Nor is it enough to say that God is the hiding place. There are plenty of people who believe God is the only hiding place, but they don't hide in Him. They have good theology, but who have never applied it to themselves personally. Judas apparently agreed with the theology he heard from the lips of Jesus, but he never applied it to himself personally. David was different. Forgiveness was not just a doctrine to hold to formally. He said, "You are my hiding place." He personally appropriated what God had provided. He moved from his position of straying from the fortress to going inside the fortress. If an army approaches and you stay in your little cottage outside the fortress, it doesn't matter how much you agree that the fortress is sufficient, it won't protect you. And the same is true of believers. They may believe that abandoning their sin is for the best, but until they actually do so, it is what the Puritans called a speculative faith rather than an appropriating faith.

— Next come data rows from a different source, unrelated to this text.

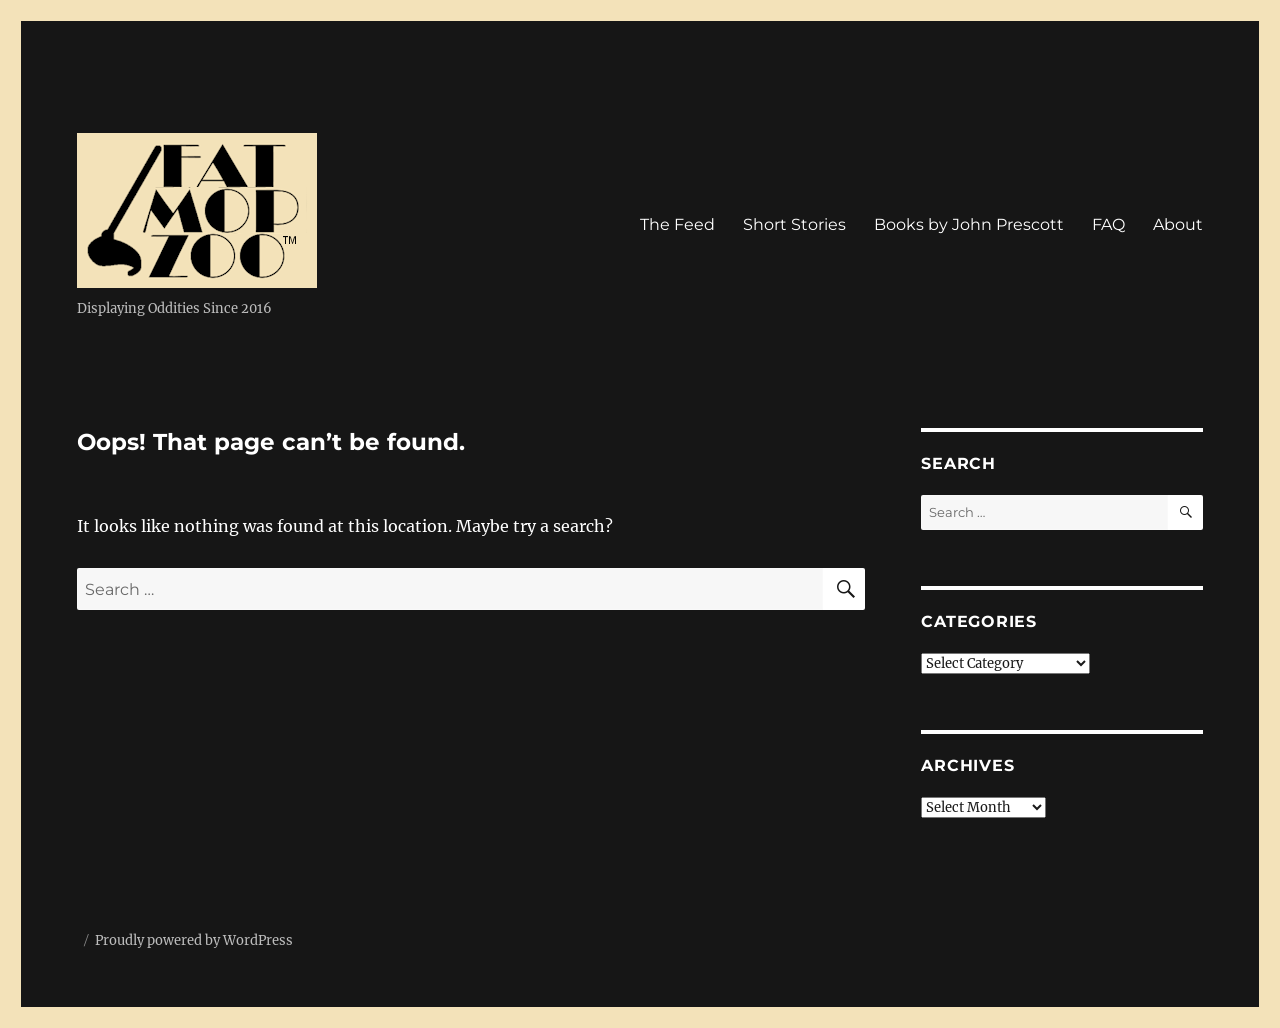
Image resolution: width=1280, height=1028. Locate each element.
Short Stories (794, 224)
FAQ (1108, 224)
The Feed (677, 224)
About (1178, 224)
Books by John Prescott (969, 224)
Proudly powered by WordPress (194, 940)
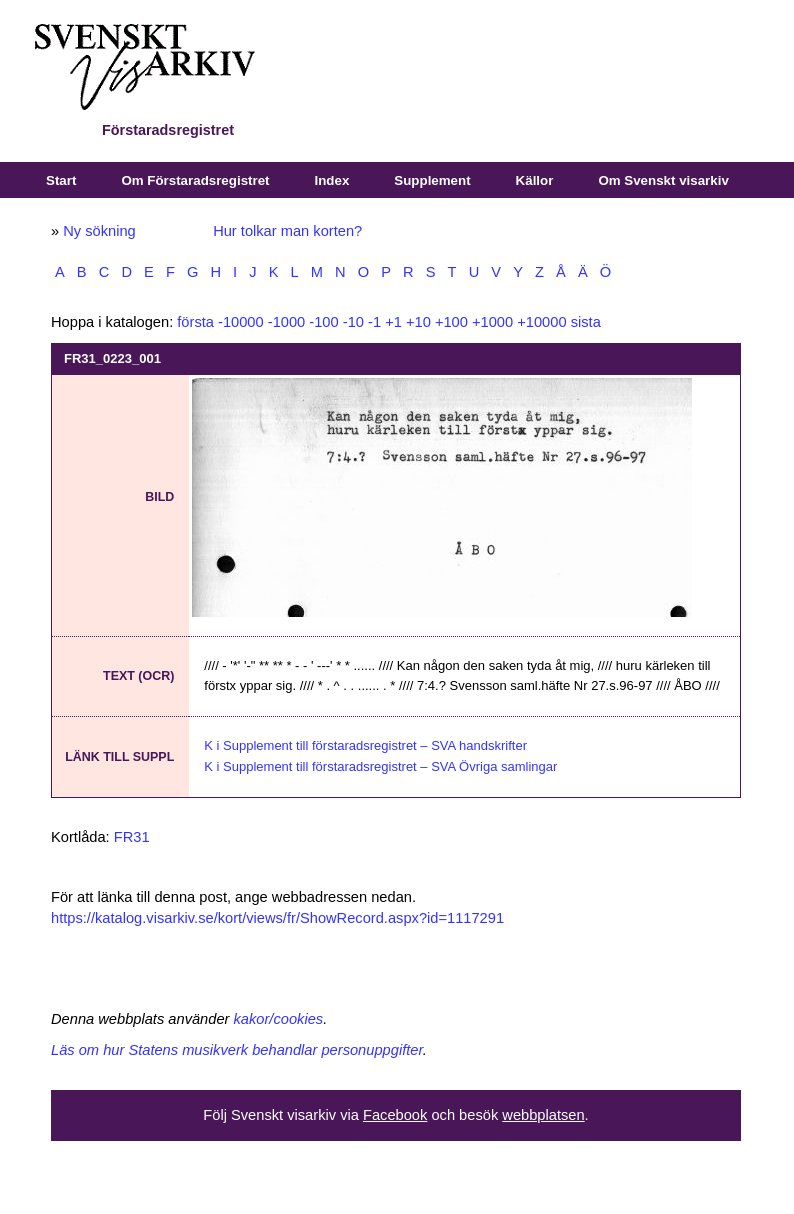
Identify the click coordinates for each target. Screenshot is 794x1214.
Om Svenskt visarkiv (663, 180)
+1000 (492, 322)
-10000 (241, 322)
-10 (353, 322)
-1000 (287, 322)
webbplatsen (543, 1115)
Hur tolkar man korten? (287, 231)
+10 (418, 322)
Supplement (432, 180)
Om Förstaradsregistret (195, 180)
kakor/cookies (279, 1019)
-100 (323, 322)
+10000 (541, 322)
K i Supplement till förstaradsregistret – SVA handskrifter (365, 745)
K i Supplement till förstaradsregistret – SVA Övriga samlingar (380, 766)
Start (61, 180)
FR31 (132, 837)
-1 (374, 322)
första (195, 322)
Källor (535, 180)
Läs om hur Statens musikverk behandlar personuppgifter (237, 1050)
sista (586, 322)
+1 (393, 322)
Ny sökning (99, 231)
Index (332, 180)
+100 (451, 322)
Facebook (395, 1115)
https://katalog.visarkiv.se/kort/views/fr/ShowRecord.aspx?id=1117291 (277, 918)
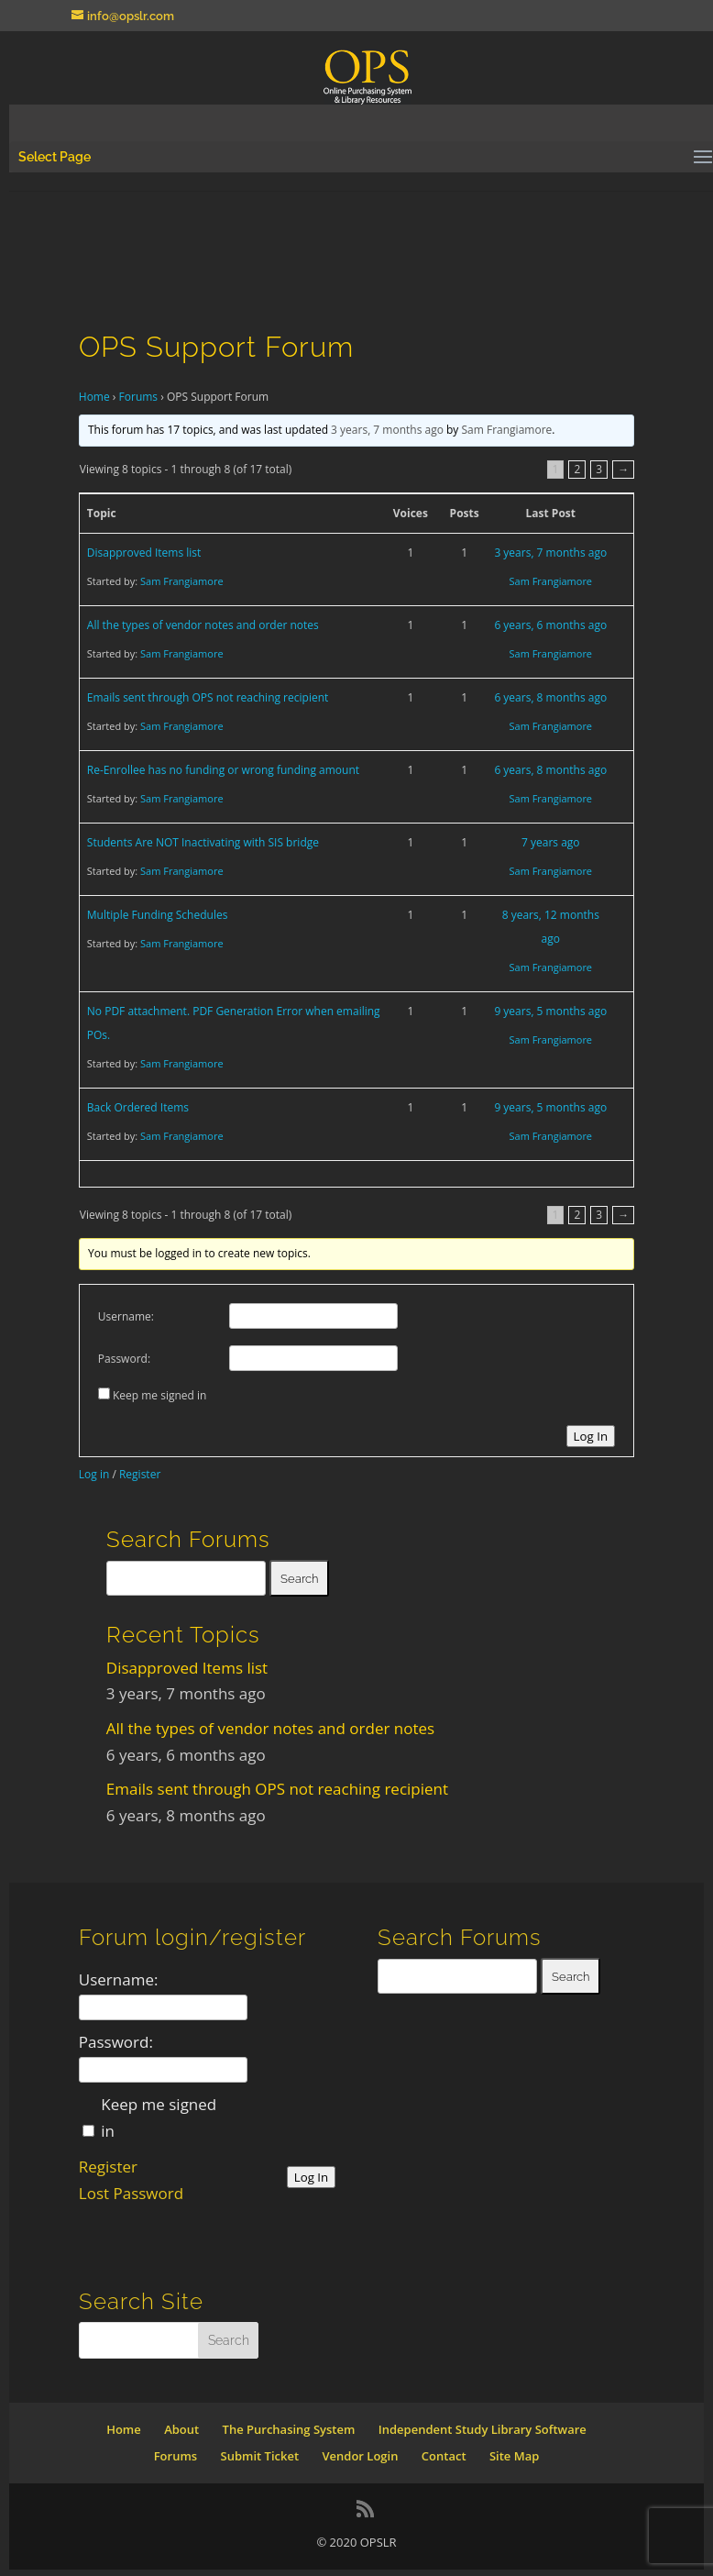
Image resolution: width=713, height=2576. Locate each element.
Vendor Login (360, 2456)
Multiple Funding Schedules (157, 915)
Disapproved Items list (144, 552)
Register (139, 1474)
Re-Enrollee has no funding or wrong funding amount (223, 770)
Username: (126, 1316)
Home (94, 396)
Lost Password (131, 2193)
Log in (94, 1474)
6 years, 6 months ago (550, 625)
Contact (444, 2456)
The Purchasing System (289, 2429)
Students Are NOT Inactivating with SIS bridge (203, 842)
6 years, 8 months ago (550, 697)
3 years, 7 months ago (387, 429)
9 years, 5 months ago (550, 1011)
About (181, 2429)
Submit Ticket (260, 2456)
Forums (139, 396)
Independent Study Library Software (482, 2429)
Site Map (514, 2456)
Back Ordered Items (138, 1107)
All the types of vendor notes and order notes (203, 625)
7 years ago (550, 842)
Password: (124, 1358)
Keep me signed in (159, 1395)
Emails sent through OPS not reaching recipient (208, 697)
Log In (591, 1436)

So if you have strayed from the Lord, run to Him in this sacrament and claim the promises of His protection. Claim His sufficiency to help you deal with the attacks of the world. He has all the power, grace, wisdom, and resources that you need. And no matter how great your sin, Jesus is a sufficient hiding place. His hiding place is near, always open, instantly available, cannot be earned, is free, and is impregnable to all those who enter.

If you are not a genuine believer in Jesus Christ, then flee from the wrath of God and enter His hiding place. Talk to one of the elders and they will be happy to show you how.

If you are a genuine believer but have strayed far from His hiding place, straying takes many steps, but returning is but one step - a step of repentance and faith. So come. We come to the table, not because we are worthy, but because Jesus is worthy. We come not because we are strong, but because we need His strength. Come.